Aber keiner von ihnen ist Mitglied der Organisation. Zwar wird das von Cahoots auch nicht behauptet, aber allein, dass ihnen eine gewisse Nähe zu dem Lobbyklub unterstellt wird, reicht zumindest im Fall von Zamperoni aus, dass mehrere Medien immer mal wieder schreiben, er sei dessen Mitglied. So steht es fälschlicherweise auch bei Wikipedia. Die angebliche Nähe des „Tagesthemen“-Moderators zur Atlantik-Brücke wird von Cahoots durch einen Link zu einem Jahresbericht des Vereins „belegt“, in dem sich ein Foto von Zamperoni findet.

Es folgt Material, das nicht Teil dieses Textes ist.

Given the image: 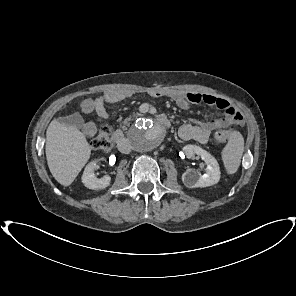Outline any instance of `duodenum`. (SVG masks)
I'll list each match as a JSON object with an SVG mask.
<instances>
[{
	"label": "duodenum",
	"instance_id": "410a0bca",
	"mask_svg": "<svg viewBox=\"0 0 296 296\" xmlns=\"http://www.w3.org/2000/svg\"><path fill=\"white\" fill-rule=\"evenodd\" d=\"M156 119L162 126L169 127L170 121L165 116L158 115ZM112 140L121 152L126 153L129 150V143L122 130H116L112 135Z\"/></svg>",
	"mask_w": 296,
	"mask_h": 296
}]
</instances>
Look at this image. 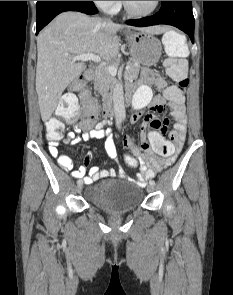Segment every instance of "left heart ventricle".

Idee wird zu vertaner Chance

Noch absurder ist der Fall Brost. Hier verlinkt die App auf eine Wikipedia-Liste mit den Namen angeblicher Mitglieder der Atlantik-Brücke. Nur der des „Zeit“-Redakteurs findet sich dort nicht. Weil er inzwischen entfernt wurde, da irgendjemand bei dem Online-Lexikon weiß, dass Brost, seitdem er das Young-Leader-Programm absolviert hat, nichts mehr mit dem Club zu tun hat? Dennoch wird er in verschwörungstheoretischen Foren unter Verweis auf seine vermeintliche Mitgliedschaft bei der Atlantik-Brücke als US-Interessenvertreter denunziert.

Cahoots hätte tatsächlich für mehr Transparenz im Journalismus sorgen können. So aber leistet die App gezielter Desinformation Vorschub. Eine vertane Chance.